Intel Xeon E5 chips are clocked down to improve performance per watt
Performance scales poorly beyond 3GHz
By Lawrence Latif
Thu Jan 31 2013, 13:49
Intel Xeon 5500
BOLOGNA: HIGH PERFORMANCE COMPUTING (HPC) vendor Eurotech said it scaled down the clock speed of Intel's Xeon E5 processors in order to meet its performance per watt goals.
Eurotech, which took the wraps off its Aurora Tigon cluster at the Cineca HPC datacenter and is in pole position to sit on top of the Green 500 list in May, said it scaled back the clock frequencies of the Xeon E5 processors in order to attain higher performance per watt characteristics. The firm also showed results that indicate CPU performance gains hit a plateau after 3GHz.

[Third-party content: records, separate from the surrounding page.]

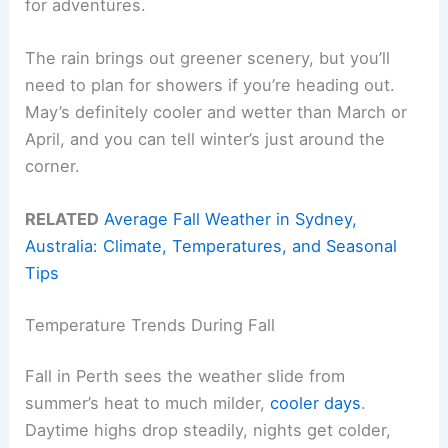
for adventures.
The rain brings out greener scenery, but you’ll
need to plan for showers if you’re heading out.
May’s definitely cooler and wetter than March or
April, and you can tell winter’s just around the
corner.
RELATED
Average Fall Weather in Sydney,
Australia: Climate, Temperatures, and Seasonal
Tips
Temperature Trends During Fall
Fall in Perth sees the weather slide from
summer’s heat to much milder,
cooler days
.
Daytime highs drop steadily, nights get colder,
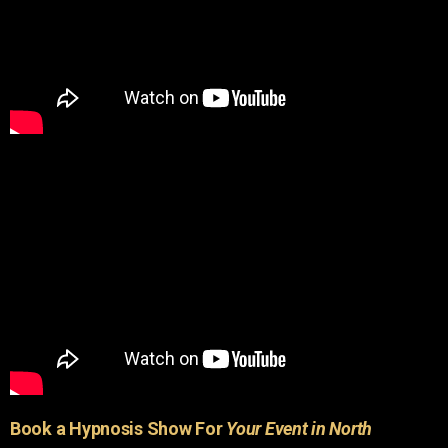
Book a Hypnosis Show For
Your Event in North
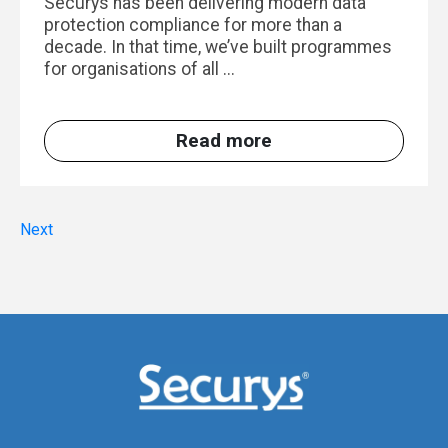
Securys has been delivering modern data
protection compliance for more than a
decade. In that time, we’ve built programmes
for organisations of all ...
Read more
Next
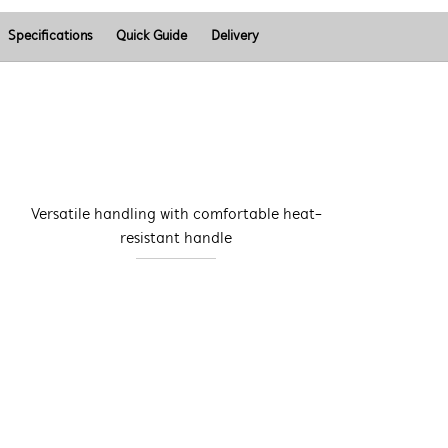
Specifications
Quick Guide
Delivery
Versatile handling with comfortable heat-
resistant handle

Giampietro Tecchiolli, CTO of Eurotech presented results using the HPL benchmark that showed not only that CPU performance gains plateaud after 3GHz but power consumption increased. Tecchiolli said the upshot of this was a measured drop in performance per watt as CPU frequency increased.
Tecchiolli confirmed that Eurora's Aurora Tigon cluster uses Intel Xeon E5-2687W processors that have frequencies scaled down, though he wouldn't give exact figures. He added that most of the compute power, especially in the publicised Linpack figures, comes from Nvidia's Tesla K20 GPGPU accelerator boards rather than Intel's Xeon chips, therefore running the CPUs at a lower frequency has a relatively small peak performance hit.
Geoff Ballew, senior manager of Nvidia's Tesla Compute business unit told The INQUIRER that its Tesla GPGPU accelerator board can also have its clock speed tuned to specific applications within certain parameters, though he wouldn't say whether customers are having to do so right now in order to attain high performance per watt figures. Ballew said Tesla clock speeds can be altered in order to meet overall system power budgets put forth by datacentres.
That Eurotech, and presumably other HPC vendors, are having to underclock CPUs in order to improve performance per watt characteristics is deeply worrying for the future ability of x86 CPUs to push HPC performance into the exascale region. However Eurotech's figures suggest that since accelerators are doing the vast majority of the heavy lifting, lower power ARM cores could find their way into HPC clusters acting as little more than job schedulers, making a Tegra and Tesla HPC cluster seem all the more feasible once Nvidia adopts the ARMv8 architecture.
ARM chips can't even reach 3 GHz and there are none in production mobile chips that even reach 2 GHz yet. The fact that Xeon holds its performance/watt up to 3 GHz is actually impressive and bodes well for having future mobile Haswell chips with turbo speeds up to 3 GHz. You are too stupid to realize when you are actually posting good news about Intel chips !! LOL
The HPC benchmark used to rank these machines is the Linpack benchmark which is a DP floating point matrix math operation. There are probably two ways to arrange the HW.
1. SMP: where you have a CPU with a lot of cores.
2. Accelerators: where you add boards to the system that you use to speed execution of the code on (commonly some kind of ARM GPU solotion: Eurotech).
When you add Accelerators, there are two ways to run the benchmark.
1. run entirely on the accelerators (Eurotech because accelerator is different from host)
2. run on both the host CPU and the accelerators.
For the Eurotech configured machine, they are using the host CPU to shuffle data. Lowering the frequency on the host CPU and therefore the power it consumes makes sense because they are running the benchmark on the Tesla accelerators.
They displaced a Xeon + Phi machine from the top. The Xeon + Phi configuration can run code on the host Xeon only, Phi only or both Xeon and Phi using the OpenMP API. Intel released a new C and Fortran compiler last January that supports these execution modes.
For floating point code, a big difference will be the FMA instruction support where a FP multiply and add happen together. FMA makes a big difference in FP code. For the Green 500, Haswell will not make much of a difference, since much of the work is done on the accelerators. Putting the FMA on the Phi would make the big difference.
This piece is filled with broad speculation but very little fact. In HPC performance is hugely dependent on the code. Since most real world code is rarely perfectly parallel the CPU performance for the non-parallel portions of an algorithim still greatly influences the shortest time to completion for any task. And as suggested by the author, if the majority of work is done by accelerators and not the CPU performing administration functions, there is little to gain in power efficiency by using an ARM.